¿Tengo lo que Se Necesita?

Gary Wilkerson

Al principio de su ministerio, la reputación de Jesús por sus sanidades y milagros atrajo a grandes multitudes. “Entonces subió Jesús a un monte, y se sentó allí con sus discípulos… Cuando alzó Jesús los ojos, y vio que había venido a él gran multitud…” (Juan 6:3, 5).

Los estudiosos bíblicos estiman que esta multitud estaba formada por entre 10.000 y 15.000 personas. Ver la inmensa multitud debió animar a los discípulos. Confirmó que seguían al hombre correcto y que sucederían grandes cosas. Debió alegrar a Jesús ver su gozo, pues estaban aprendiendo a esperar grandes cosas de él.

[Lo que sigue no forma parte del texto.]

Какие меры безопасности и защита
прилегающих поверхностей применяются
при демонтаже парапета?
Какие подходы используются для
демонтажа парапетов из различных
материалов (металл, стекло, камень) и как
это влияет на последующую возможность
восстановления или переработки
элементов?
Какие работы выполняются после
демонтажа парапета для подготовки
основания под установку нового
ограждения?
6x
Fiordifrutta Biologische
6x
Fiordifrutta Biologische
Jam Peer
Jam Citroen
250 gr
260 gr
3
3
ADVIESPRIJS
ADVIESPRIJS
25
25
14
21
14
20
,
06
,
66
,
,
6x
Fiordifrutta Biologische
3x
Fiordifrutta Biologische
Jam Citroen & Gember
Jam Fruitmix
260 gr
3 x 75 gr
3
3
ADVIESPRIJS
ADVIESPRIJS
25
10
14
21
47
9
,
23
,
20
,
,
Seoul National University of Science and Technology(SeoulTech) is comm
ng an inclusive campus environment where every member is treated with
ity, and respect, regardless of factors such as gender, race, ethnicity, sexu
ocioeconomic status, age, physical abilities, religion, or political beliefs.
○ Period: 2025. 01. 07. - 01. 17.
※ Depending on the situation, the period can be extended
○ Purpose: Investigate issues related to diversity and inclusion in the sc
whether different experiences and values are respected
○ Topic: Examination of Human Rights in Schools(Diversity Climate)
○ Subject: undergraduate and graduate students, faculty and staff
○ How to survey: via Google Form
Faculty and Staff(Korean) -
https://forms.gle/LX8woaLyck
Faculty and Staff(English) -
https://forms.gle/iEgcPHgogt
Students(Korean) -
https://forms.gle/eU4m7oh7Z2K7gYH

Sin embargo, mientras la multitud se reunía, los discípulos se enfrentaron a un dilema imposible: “[Jesús] dijo a Felipe: ¿De dónde compraremos pan para que coman estos?” (Juan 6:5). Apenas se había cumplido un sueño, la dura realidad se apoderó de ellos.

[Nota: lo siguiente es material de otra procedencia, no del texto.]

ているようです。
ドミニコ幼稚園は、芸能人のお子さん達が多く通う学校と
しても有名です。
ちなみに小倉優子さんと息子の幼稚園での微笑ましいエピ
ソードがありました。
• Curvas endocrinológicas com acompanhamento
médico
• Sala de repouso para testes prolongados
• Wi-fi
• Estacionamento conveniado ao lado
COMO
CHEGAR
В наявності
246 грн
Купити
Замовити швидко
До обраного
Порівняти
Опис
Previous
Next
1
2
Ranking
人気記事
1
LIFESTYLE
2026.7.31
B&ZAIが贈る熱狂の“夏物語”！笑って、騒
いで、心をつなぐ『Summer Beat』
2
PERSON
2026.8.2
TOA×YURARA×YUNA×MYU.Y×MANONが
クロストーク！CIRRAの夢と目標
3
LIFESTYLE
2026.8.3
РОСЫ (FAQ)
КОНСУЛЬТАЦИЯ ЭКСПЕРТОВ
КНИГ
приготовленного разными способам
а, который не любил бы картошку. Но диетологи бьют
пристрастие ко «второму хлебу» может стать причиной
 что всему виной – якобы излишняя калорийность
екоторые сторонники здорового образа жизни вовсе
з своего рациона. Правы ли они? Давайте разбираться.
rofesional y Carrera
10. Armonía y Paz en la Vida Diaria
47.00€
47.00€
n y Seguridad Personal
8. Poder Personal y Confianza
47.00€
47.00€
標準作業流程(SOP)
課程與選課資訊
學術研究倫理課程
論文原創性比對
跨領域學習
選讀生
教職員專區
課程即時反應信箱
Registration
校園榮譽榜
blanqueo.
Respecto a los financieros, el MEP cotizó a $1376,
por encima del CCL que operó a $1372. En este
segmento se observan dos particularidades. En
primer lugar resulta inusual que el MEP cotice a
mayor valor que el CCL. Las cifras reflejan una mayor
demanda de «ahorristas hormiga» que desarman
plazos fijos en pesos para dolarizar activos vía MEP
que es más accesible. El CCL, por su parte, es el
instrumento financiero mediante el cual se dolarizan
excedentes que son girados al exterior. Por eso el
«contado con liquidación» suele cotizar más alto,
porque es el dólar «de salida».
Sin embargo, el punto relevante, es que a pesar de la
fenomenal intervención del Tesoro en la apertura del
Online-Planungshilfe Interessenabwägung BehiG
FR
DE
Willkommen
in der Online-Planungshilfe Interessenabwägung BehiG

¿Te suena esta situación? Recuerda tu primer gran trabajo. Estabas emocionado porque parecía el primer paso para cumplir con tu vocación. Después de unos días o semanas, te diste cuenta de que tu jefe no era quien aparentaba y tuviste que trabajar con un compañero que parecía resentirse contigo. Las exigencias de tu tiempo eran mucho mayores de lo que te habían dicho, lo que te hizo perder tiempo valioso con tu familia. Pensaste: “No tenía ni idea de que sería tan difícil”.

Así me imagino que se sintió Felipe en ese momento. Desconcertado, le respondió a Jesús: “Doscientos denarios de pan no bastarían para que cada uno de ellos tomase un poco” (Juan 6:7). Era una cantidad enorme de dinero. En resumen, incluso si tuvieran los medios y la capacidad para proveer comida, no sería suficiente para alimentar a la multitud.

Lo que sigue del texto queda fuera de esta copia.